◆ Task instructions
Since the pictures are not wanted, copy only the text of every record exactly.

[Start of Attachment]

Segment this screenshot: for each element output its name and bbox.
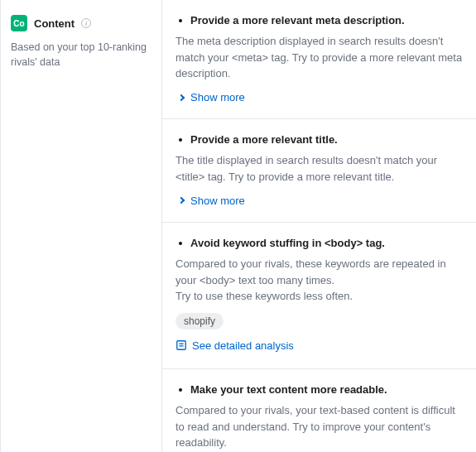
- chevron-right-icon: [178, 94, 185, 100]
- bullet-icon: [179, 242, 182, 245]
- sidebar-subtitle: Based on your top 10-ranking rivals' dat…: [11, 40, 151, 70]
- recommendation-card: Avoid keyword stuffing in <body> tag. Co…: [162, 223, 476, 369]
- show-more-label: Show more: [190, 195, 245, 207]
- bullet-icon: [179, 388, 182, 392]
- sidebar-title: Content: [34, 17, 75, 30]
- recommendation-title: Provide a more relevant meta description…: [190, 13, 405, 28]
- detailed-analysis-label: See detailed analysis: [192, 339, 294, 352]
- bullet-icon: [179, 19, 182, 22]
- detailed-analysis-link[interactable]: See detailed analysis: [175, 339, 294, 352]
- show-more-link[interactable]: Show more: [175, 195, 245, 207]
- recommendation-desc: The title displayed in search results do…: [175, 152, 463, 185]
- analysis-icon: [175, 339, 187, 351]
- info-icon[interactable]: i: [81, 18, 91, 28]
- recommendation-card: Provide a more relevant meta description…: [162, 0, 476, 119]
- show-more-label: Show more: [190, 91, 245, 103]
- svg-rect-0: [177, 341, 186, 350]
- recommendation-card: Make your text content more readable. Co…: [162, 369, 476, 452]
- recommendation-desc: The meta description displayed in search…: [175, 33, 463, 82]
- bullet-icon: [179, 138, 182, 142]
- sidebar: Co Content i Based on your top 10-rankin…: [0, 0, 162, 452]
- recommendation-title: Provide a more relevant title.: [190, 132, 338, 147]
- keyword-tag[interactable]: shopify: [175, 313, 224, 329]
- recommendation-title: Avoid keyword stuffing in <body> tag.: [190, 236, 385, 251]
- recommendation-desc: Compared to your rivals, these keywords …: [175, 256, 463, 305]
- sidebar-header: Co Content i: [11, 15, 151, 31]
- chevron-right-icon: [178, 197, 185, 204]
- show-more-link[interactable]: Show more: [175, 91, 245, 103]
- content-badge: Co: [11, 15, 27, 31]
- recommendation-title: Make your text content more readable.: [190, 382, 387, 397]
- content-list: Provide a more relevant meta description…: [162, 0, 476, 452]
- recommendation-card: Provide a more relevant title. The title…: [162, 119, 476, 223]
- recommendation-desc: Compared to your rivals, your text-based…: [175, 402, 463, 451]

[End of Attachment]

◆ Solution for this exercise
Segment this screenshot: for each element output its name and bbox.
- chevron-right-icon: [178, 94, 185, 100]
- bullet-icon: [179, 242, 182, 245]
- sidebar-subtitle: Based on your top 10-ranking rivals' dat…: [11, 40, 151, 70]
- recommendation-card: Avoid keyword stuffing in <body> tag. Co…: [162, 223, 476, 369]
- show-more-label: Show more: [190, 195, 245, 207]
- bullet-icon: [179, 388, 182, 392]
- sidebar-title: Content: [34, 17, 75, 30]
- recommendation-title: Provide a more relevant meta description…: [190, 13, 405, 28]
- detailed-analysis-label: See detailed analysis: [192, 339, 294, 352]
- bullet-icon: [179, 19, 182, 22]
- detailed-analysis-link[interactable]: See detailed analysis: [175, 339, 294, 352]
- show-more-link[interactable]: Show more: [175, 195, 245, 207]
- recommendation-desc: The title displayed in search results do…: [175, 152, 463, 185]
- analysis-icon: [175, 339, 187, 351]
- info-icon[interactable]: i: [81, 18, 91, 28]
- recommendation-card: Provide a more relevant meta description…: [162, 0, 476, 119]
- show-more-label: Show more: [190, 91, 245, 103]
- svg-rect-0: [177, 341, 186, 350]
- recommendation-card: Make your text content more readable. Co…: [162, 369, 476, 452]
- recommendation-desc: The meta description displayed in search…: [175, 33, 463, 82]
- bullet-icon: [179, 138, 182, 142]
- sidebar: Co Content i Based on your top 10-rankin…: [0, 0, 162, 452]
- recommendation-title: Provide a more relevant title.: [190, 132, 338, 147]
- keyword-tag[interactable]: shopify: [175, 313, 224, 329]
- recommendation-title: Avoid keyword stuffing in <body> tag.: [190, 236, 385, 251]
- recommendation-desc: Compared to your rivals, these keywords …: [175, 256, 463, 305]
- sidebar-header: Co Content i: [11, 15, 151, 31]
- chevron-right-icon: [178, 197, 185, 204]
- show-more-link[interactable]: Show more: [175, 91, 245, 103]
- content-badge: Co: [11, 15, 27, 31]
- recommendation-title: Make your text content more readable.: [190, 382, 387, 397]
- content-list: Provide a more relevant meta description…: [162, 0, 476, 452]
- recommendation-card: Provide a more relevant title. The title…: [162, 119, 476, 223]
- recommendation-desc: Compared to your rivals, your text-based…: [175, 402, 463, 451]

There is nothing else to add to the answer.